TrueUSD's Borrowing Rates Jumped to 100% as TUSD Soared to $1.20: Kaiko
Traders shorted TUSD to capture a 20% upside for the token’s intended $1 peg.

Traders quickly jumped in to take advantage of trueUSD’s (TUSD) depegging event Tuesday to capture a potential 20% gain – paying an outrageously large amount in fees to be able to do so.
Crypto analytics firm Kaiko said in a Wednesday newsletter that on-chain traders utilized Aave and Compound, two popular lending protocols, to borrow large amounts of TUSD and then quickly swapp these holdings for USD coin (USDC), another dollar-pegged token.
Such a move was to effectively short, or bet against, TUSD from its elevated price. However, neither Aave nor Compound had a large supply of TUSD, which caused borrowing rates to hit over 100% annualized on both protocols.
Kaiko said these token conversions appeared to be organic instead of driven by automated bots. The firm added TUSD’s depegging likely occurred due to the lack of liquidity backing its intended $1 peg.
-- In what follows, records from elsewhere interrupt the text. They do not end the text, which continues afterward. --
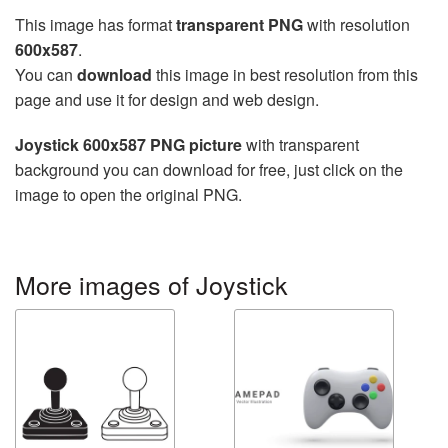
This image has format
transparent PNG
with resolution
600x587
.
You can
download
this image in best resolution from this
page and use it for design and web design.
Joystick 600x587 PNG picture
with transparent
background you can download for free, just click on the
image to open the original PNG.
More images of Joystick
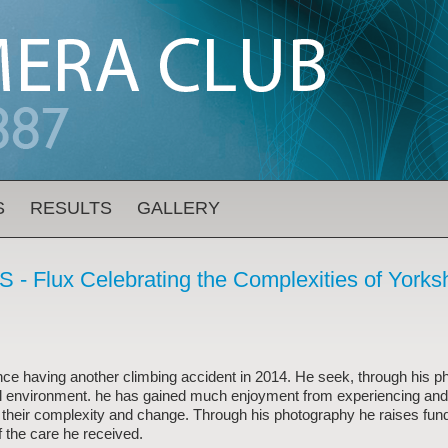
S
RESULTS
GALLERY
 - Flux Celebrating the Complexities of Yorks
nce having another climbing accident in 2014. He seek, through his p
ural environment. he has gained much enjoyment from experiencing and
 their complexity and change. Through his photography he raises fund
f the care he received.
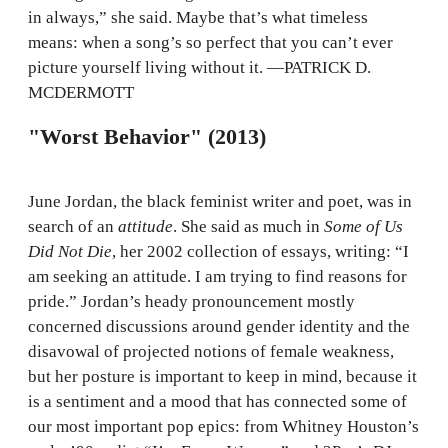
in always,” she said. Maybe that’s what timeless
means: when a song’s so perfect that you can’t ever
picture yourself living without it. —PATRICK D.
MCDERMOTT
"Worst Behavior" (2013)
June Jordan, the black feminist writer and poet, was in
search of an
attitude
. She said as much in
Some of Us
Did Not Die
, her 2002 collection of essays, writing: “I
am seeking an attitude. I am trying to find reasons for
pride.” Jordan’s heady pronouncement mostly
concerned discussions around gender identity and the
disavowal of projected notions of female weakness,
but her posture is important to keep in mind, because it
is a sentiment and a mood that has connected some of
our most important pop epics: from Whitney Houston’s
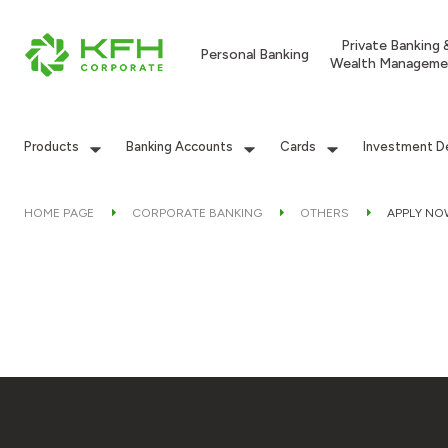
Private Banking 
Personal Banking
Wealth Manageme
Products
Banking Accounts
Cards
Investment D
HOME PAGE
CORPORATE BANKING
OTHERS
APPLY NO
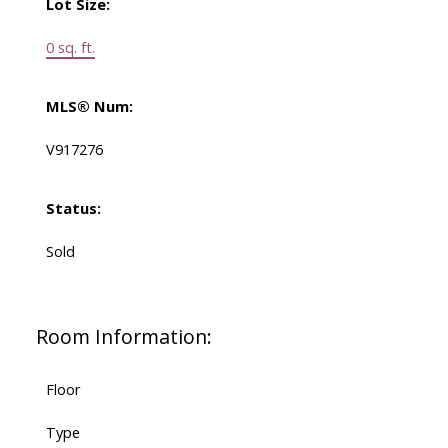
Lot Size:
0 sq. ft.
MLS® Num:
V917276
Status:
Sold
Room Information:
Floor
Type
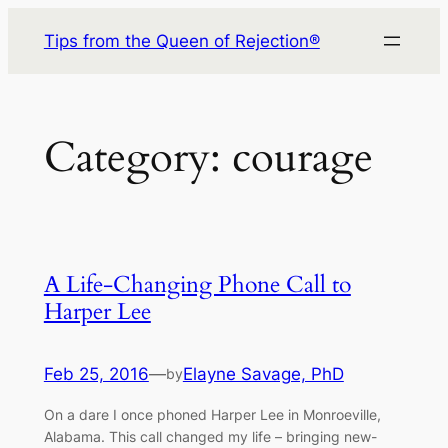
Skip
Tips from the Queen of Rejection®
to
content
Category:
courage
A Life-Changing Phone Call to
Harper Lee
Feb 25, 2016
—
Elayne Savage, PhD
by
On a dare I once phoned Harper Lee in Monroeville,
Alabama. This call changed my life – bringing new-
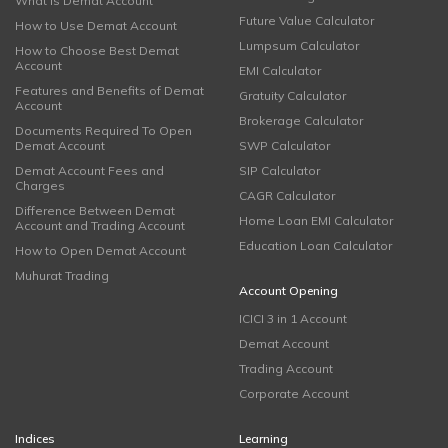
What is Demat Account
Future Value Calculator
How to Use Demat Account
Lumpsum Calculator
How to Choose Best Demat
Account
EMI Calculator
Features and Benefits of Demat
Gratuity Calculator
Account
Brokerage Calculator
Documents Required To Open
Demat Account
SWP Calculator
Demat Account Fees and
SIP Calculator
Charges
CAGR Calculator
Difference Between Demat
Home Loan EMI Calculator
Account and Trading Account
Education Loan Calculator
How to Open Demat Account
Muhurat Trading
Account Opening
ICICI 3 in 1 Account
Demat Account
Trading Account
Corporate Account
Indices
Learning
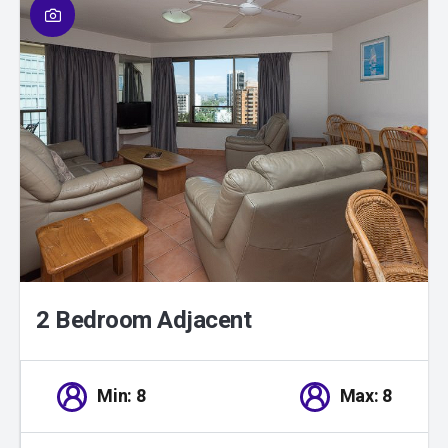
01
/
01
2 Bedroom Adjacent
Min: 8
Max: 8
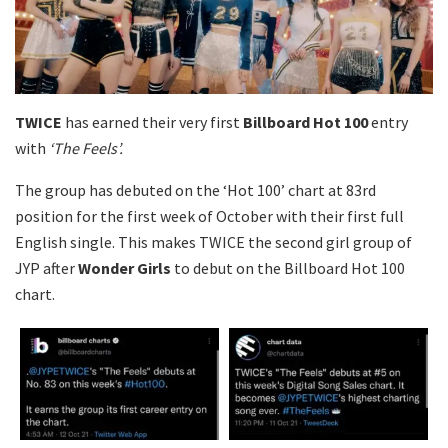
TWICE
has earned their very first
Billboard Hot 100
entry
with
‘The Feels’.
The group has debuted on the ‘Hot 100’ chart at 83rd
position for the first week of October with their first full
English single. This makes TWICE the second girl group of
JYP after
Wonder Girls
to debut on the Billboard Hot 100
chart.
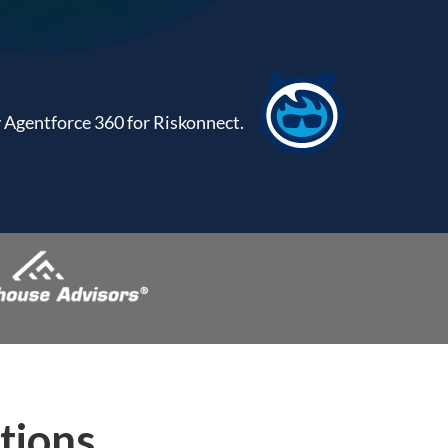
Agentforce 360 for Riskonnect.
tions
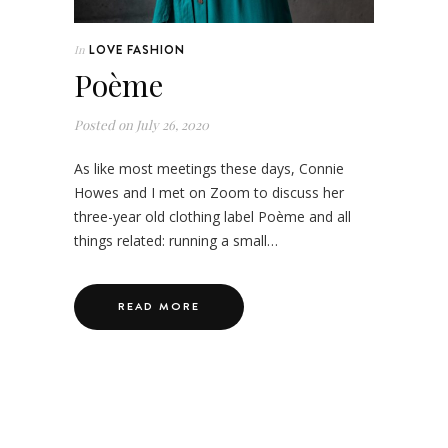
LOVE FASHION
In
Poème
Posted on
July 26, 2020
As like most meetings these days, Connie
Howes and I met on Zoom to discuss her
three-year old clothing label Poème and all
things related: running a small…
READ MORE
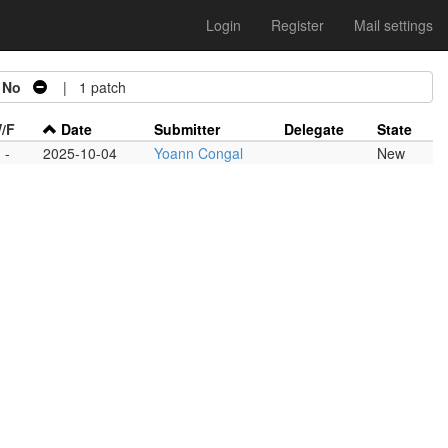
Login
Register
Mail settings
=
No
| 1 patch
/F
Date
Submitter
Delegate
State
-
2025-10-04
Yoann Congal
New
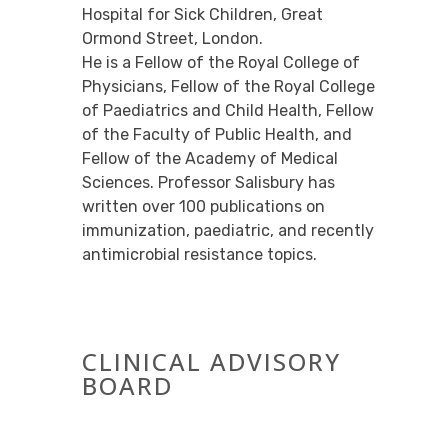
Hospital for Sick Children, Great
Ormond Street, London.
He is a Fellow of the Royal College of
Physicians, Fellow of the Royal College
of Paediatrics and Child Health, Fellow
of the Faculty of Public Health, and
Fellow of the Academy of Medical
Sciences. Professor Salisbury has
written over 100 publications on
immunization, paediatric, and recently
antimicrobial resistance topics.
CLINICAL ADVISORY
BOARD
“Binance has recently been promoting TUSD, making BTC-TUSD the only zero-fee pair on the exchange,” Kaiko wrote. “This quickly made Binance BTC-TUSD one of the highest-volume pairs in all of crypto despite TUSD being relatively unknown amongst stablecoins.”
“Additionally, TUSD liquidity has not kept pace with its volumes, making a depegging like this more likely,” it added.
Binance has shied away from Binance USD (BUSD), which it offered in association with crypto firm Paxos, since regulatory troubles earlier this year. Paxos said at the time it would stop minting new BUSD tokens at the direction of the New York Department of Financial Services (NYDFS).
Traders have quickly adopted TUSD on Binance. Bitcoin trading volumes paired with the token clocked over $1 billion over the past 24 hours, second only to tether-denominated trading at $1.5 billion.